Según la CNTC, el principal problema radica en el descalce financiero que enfrenta la industria, ya que los transportistas deben pagar el combustible de forma inmediata, mientras que los pagos por sus servicios pueden tardar hasta 90 días en ser recibidos, lo que genera una fuerte presión sobre su capital de trabajo.
“No puede aumentar un peso más el precio de los combustibles. Eso haría completamente insostenible la operación del transporte de carga”, dijo Pérez.
El gremio acusó además el incumplimiento de compromisos previos por parte del Ejecutivo y exigió tres medidas principales:
- Mecanismos de contención: Implementar herramientas reales que frenen el impacto de las alzas en el bolsillo de los transportistas.

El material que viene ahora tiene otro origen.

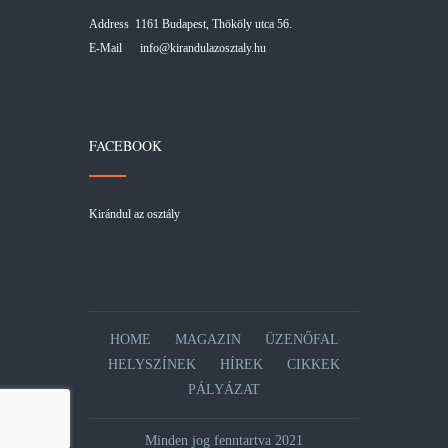
Address 1161 Budapest, Thököly utca 56.
E-Mail
info@kirandulazosztaly.hu
FACEBOOK
Kirándul az osztály
HOME
MAGAZIN
ÜZENŐFAL
HELYSZÍNEK
HÍREK
CIKKEK
PÁLYÁZAT
Minden jog fenntartva 2021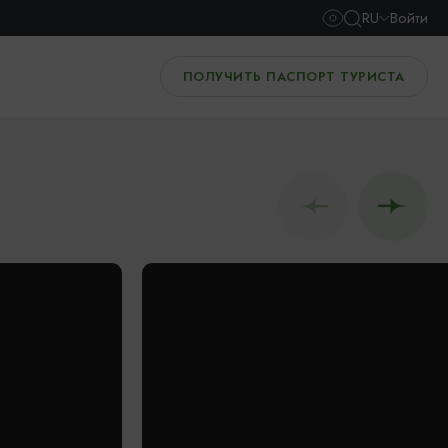
RU
Войти
ПОЛУЧИТЬ ПАСПОРТ ТУРИСТА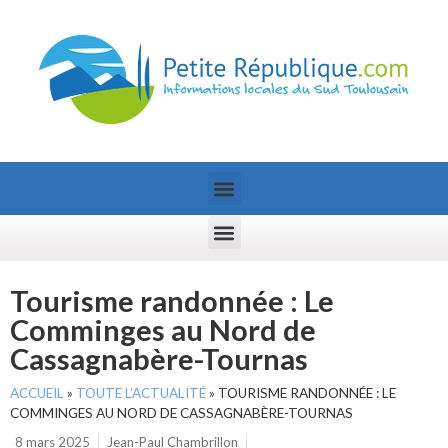
Tourisme randonnée : Le
Comminges au Nord de
Cassagnabère-Tournas
ACCUEIL
»
TOUTE L’ACTUALITÉ
»
TOURISME RANDONNÉE : LE
COMMINGES AU NORD DE CASSAGNABÈRE-TOURNAS
8 mars 2025
Jean-Paul Chambrillon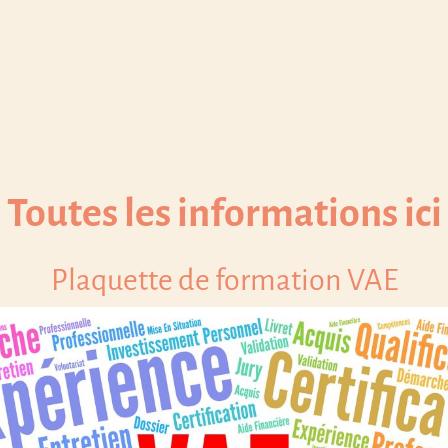
Toutes les informations ici
Plaquette de formation VAE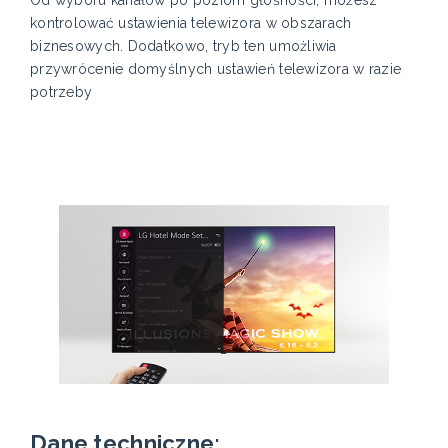
kontrolować ustawienia telewizora w obszarach
biznesowych. Dodatkowo, tryb ten umożliwia
przywrócenie domyślnych ustawień telewizora w razie
potrzeby
Dane techniczne: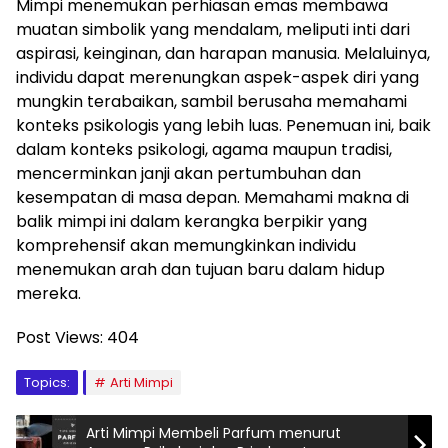
Mimpi menemukan perhiasan emas membawa
muatan simbolik yang mendalam, meliputi inti dari
aspirasi, keinginan, dan harapan manusia. Melaluinya,
individu dapat merenungkan aspek-aspek diri yang
mungkin terabaikan, sambil berusaha memahami
konteks psikologis yang lebih luas. Penemuan ini, baik
dalam konteks psikologi, agama maupun tradisi,
mencerminkan janji akan pertumbuhan dan
kesempatan di masa depan. Memahami makna di
balik mimpi ini dalam kerangka berpikir yang
komprehensif akan memungkinkan individu
menemukan arah dan tujuan baru dalam hidup
mereka.
Post Views:
404
Topics:
Arti Mimpi
Arti Mimpi Membeli Parfum menurut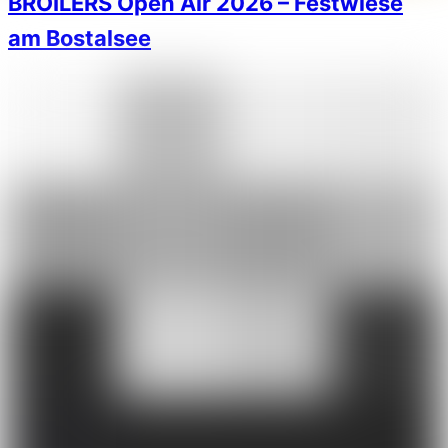
BROILERS Open Air 2026 – Festwiese
am Bostalsee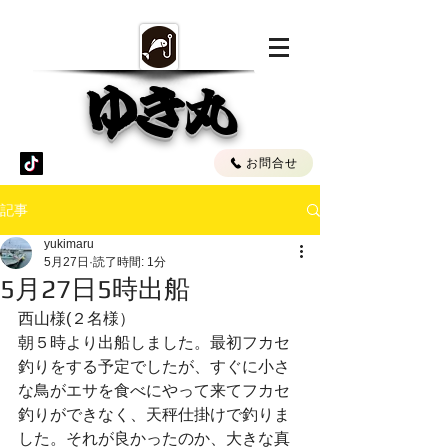
ゆき丸
お問合せ
記事
yukimaru
5月27日
読了時間: 1分
5月27日5時出船
西山様(２名様）
朝５時より出船しました。最初フカセ
釣りをする予定でしたが、すぐに小さ
な鳥がエサを食べにやって来てフカセ
釣りができなく、天秤仕掛けで釣りま
した。それが良かったのか、大きな真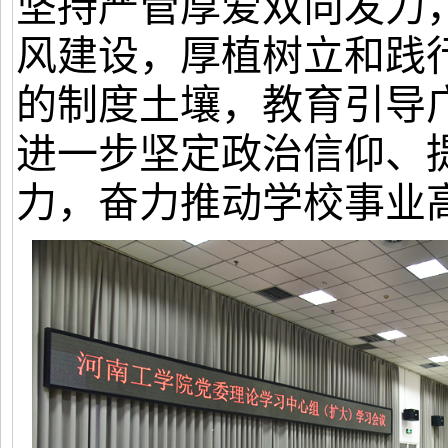
坚持严管厚爱双向发力
风建设，厚植树立和践
的制度土壤，教育引导
进一步坚定政治信仰、
力，
奋力推动学校事业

- Transparencia de mercado: Acciones concretas ante la Fiscalía Nacional Económica (FNE) para investigar posibles irregularidades en la cadena.
- Actualización del ICT: Modernizar el Índice de Costos del Transporte para que refleje fielmente los gastos operativos y permita ajustes de tarifa justos frente a los generadores de carga.
Desde la organización señalaron que, si no se adoptan soluciones concretas y se materializa una nueva alza en los combustibles, la paralización a nivel nacional sería inevitable, lo que podría afectar el transporte de carga y el abastecimiento de productos en el país.
“Si el Gobierno no cumple los compromisos asumidos y se concreta una nueva alza, el paro será inevitable”, sentenciaron.